ASSIGNMENT
Each entry is to be retyped exactly as it stands.

Data extracted from a collection:
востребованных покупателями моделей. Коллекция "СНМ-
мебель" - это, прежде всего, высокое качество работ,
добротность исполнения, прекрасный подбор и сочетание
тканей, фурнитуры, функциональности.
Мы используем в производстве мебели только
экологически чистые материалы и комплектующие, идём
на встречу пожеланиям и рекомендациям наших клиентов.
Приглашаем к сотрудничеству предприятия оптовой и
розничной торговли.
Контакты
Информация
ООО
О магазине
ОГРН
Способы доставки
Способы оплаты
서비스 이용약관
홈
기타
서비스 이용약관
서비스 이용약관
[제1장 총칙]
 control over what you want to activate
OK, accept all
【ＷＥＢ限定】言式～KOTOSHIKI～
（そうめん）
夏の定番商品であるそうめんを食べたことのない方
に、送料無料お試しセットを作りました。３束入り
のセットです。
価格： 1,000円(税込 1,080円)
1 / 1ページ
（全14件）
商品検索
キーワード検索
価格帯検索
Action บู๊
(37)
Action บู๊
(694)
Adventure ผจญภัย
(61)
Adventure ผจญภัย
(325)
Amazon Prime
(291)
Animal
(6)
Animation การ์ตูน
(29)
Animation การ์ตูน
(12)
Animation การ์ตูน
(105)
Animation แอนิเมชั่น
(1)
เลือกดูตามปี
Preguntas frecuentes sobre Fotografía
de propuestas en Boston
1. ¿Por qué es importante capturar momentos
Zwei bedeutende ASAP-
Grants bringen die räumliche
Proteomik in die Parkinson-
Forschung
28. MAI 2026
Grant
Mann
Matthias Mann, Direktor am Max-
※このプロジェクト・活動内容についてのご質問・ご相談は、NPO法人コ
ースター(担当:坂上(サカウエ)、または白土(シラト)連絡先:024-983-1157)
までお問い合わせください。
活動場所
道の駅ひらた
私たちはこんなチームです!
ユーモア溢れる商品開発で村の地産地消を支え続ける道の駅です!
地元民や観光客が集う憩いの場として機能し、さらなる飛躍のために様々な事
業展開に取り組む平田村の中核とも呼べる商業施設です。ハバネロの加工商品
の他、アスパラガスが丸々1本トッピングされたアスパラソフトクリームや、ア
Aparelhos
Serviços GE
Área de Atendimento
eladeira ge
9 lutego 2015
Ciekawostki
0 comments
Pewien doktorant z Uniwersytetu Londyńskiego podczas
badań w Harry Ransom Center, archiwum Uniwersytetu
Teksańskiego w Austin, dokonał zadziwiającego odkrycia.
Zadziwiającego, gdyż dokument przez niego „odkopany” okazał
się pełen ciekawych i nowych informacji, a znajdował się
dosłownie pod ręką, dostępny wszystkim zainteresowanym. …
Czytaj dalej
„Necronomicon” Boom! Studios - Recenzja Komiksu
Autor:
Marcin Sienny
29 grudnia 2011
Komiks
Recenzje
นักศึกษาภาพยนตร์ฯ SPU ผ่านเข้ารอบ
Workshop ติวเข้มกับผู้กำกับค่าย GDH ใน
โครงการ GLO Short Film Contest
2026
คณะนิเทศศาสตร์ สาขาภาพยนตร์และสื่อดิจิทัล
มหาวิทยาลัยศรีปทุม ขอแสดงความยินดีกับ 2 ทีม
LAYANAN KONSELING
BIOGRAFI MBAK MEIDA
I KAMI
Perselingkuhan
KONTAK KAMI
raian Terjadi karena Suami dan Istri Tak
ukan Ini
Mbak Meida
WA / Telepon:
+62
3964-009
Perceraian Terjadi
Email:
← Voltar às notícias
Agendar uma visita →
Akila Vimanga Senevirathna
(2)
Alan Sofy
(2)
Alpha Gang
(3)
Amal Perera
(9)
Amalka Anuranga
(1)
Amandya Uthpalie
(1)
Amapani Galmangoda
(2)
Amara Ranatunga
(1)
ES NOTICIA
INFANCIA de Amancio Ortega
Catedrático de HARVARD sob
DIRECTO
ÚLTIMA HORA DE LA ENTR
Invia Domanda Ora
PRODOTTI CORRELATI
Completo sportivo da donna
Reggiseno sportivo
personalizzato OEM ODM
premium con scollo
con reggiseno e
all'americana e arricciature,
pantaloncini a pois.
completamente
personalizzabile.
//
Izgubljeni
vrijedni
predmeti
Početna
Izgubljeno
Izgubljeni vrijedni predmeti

SOLUTION BELOW
востребованных покупателями моделей. Коллекция "СНМ-
мебель" - это, прежде всего, высокое качество работ,
добротность исполнения, прекрасный подбор и сочетание
тканей, фурнитуры, функциональности.
Мы используем в производстве мебели только
экологически чистые материалы и комплектующие, идём
на встречу пожеланиям и рекомендациям наших клиентов.
Приглашаем к сотрудничеству предприятия оптовой и
розничной торговли.
Контакты
Информация
ООО
О магазине
ОГРН
Способы доставки
Способы оплаты
서비스 이용약관
홈
기타
서비스 이용약관
서비스 이용약관
[제1장 총칙]
 control over what you want to activate
OK, accept all
【ＷＥＢ限定】言式～KOTOSHIKI～
（そうめん）
夏の定番商品であるそうめんを食べたことのない方
に、送料無料お試しセットを作りました。３束入り
のセットです。
価格： 1,000円(税込 1,080円)
1 / 1ページ
（全14件）
商品検索
キーワード検索
価格帯検索
Action บู๊
(37)
Action บู๊
(694)
Adventure ผจญภัย
(61)
Adventure ผจญภัย
(325)
Amazon Prime
(291)
Animal
(6)
Animation การ์ตูน
(29)
Animation การ์ตูน
(12)
Animation การ์ตูน
(105)
Animation แอนิเมชั่น
(1)
เลือกดูตามปี
Preguntas frecuentes sobre Fotografía
de propuestas en Boston
1. ¿Por qué es importante capturar momentos
Zwei bedeutende ASAP-
Grants bringen die räumliche
Proteomik in die Parkinson-
Forschung
28. MAI 2026
Grant
Mann
Matthias Mann, Direktor am Max-
※このプロジェクト・活動内容についてのご質問・ご相談は、NPO法人コ
ースター(担当:坂上(サカウエ)、または白土(シラト)連絡先:024-983-1157)
までお問い合わせください。
活動場所
道の駅ひらた
私たちはこんなチームです!
ユーモア溢れる商品開発で村の地産地消を支え続ける道の駅です!
地元民や観光客が集う憩いの場として機能し、さらなる飛躍のために様々な事
業展開に取り組む平田村の中核とも呼べる商業施設です。ハバネロの加工商品
の他、アスパラガスが丸々1本トッピングされたアスパラソフトクリームや、ア
Aparelhos
Serviços GE
Área de Atendimento
eladeira ge
9 lutego 2015
Ciekawostki
0 comments
Pewien doktorant z Uniwersytetu Londyńskiego podczas
badań w Harry Ransom Center, archiwum Uniwersytetu
Teksańskiego w Austin, dokonał zadziwiającego odkrycia.
Zadziwiającego, gdyż dokument przez niego „odkopany” okazał
się pełen ciekawych i nowych informacji, a znajdował się
dosłownie pod ręką, dostępny wszystkim zainteresowanym. …
Czytaj dalej
„Necronomicon” Boom! Studios - Recenzja Komiksu
Autor:
Marcin Sienny
29 grudnia 2011
Komiks
Recenzje
นักศึกษาภาพยนตร์ฯ SPU ผ่านเข้ารอบ
Workshop ติวเข้มกับผู้กำกับค่าย GDH ใน
โครงการ GLO Short Film Contest
2026
คณะนิเทศศาสตร์ สาขาภาพยนตร์และสื่อดิจิทัล
มหาวิทยาลัยศรีปทุม ขอแสดงความยินดีกับ 2 ทีม
LAYANAN KONSELING
BIOGRAFI MBAK MEIDA
I KAMI
Perselingkuhan
KONTAK KAMI
raian Terjadi karena Suami dan Istri Tak
ukan Ini
Mbak Meida
WA / Telepon:
+62
3964-009
Perceraian Terjadi
Email:
← Voltar às notícias
Agendar uma visita →
Akila Vimanga Senevirathna
(2)
Alan Sofy
(2)
Alpha Gang
(3)
Amal Perera
(9)
Amalka Anuranga
(1)
Amandya Uthpalie
(1)
Amapani Galmangoda
(2)
Amara Ranatunga
(1)
ES NOTICIA
INFANCIA de Amancio Ortega
Catedrático de HARVARD sob
DIRECTO
ÚLTIMA HORA DE LA ENTR
Invia Domanda Ora
PRODOTTI CORRELATI
Completo sportivo da donna
Reggiseno sportivo
personalizzato OEM ODM
premium con scollo
con reggiseno e
all'americana e arricciature,
pantaloncini a pois.
completamente
personalizzabile.
//
Izgubljeni
vrijedni
predmeti
Početna
Izgubljeno
Izgubljeni vrijedni predmeti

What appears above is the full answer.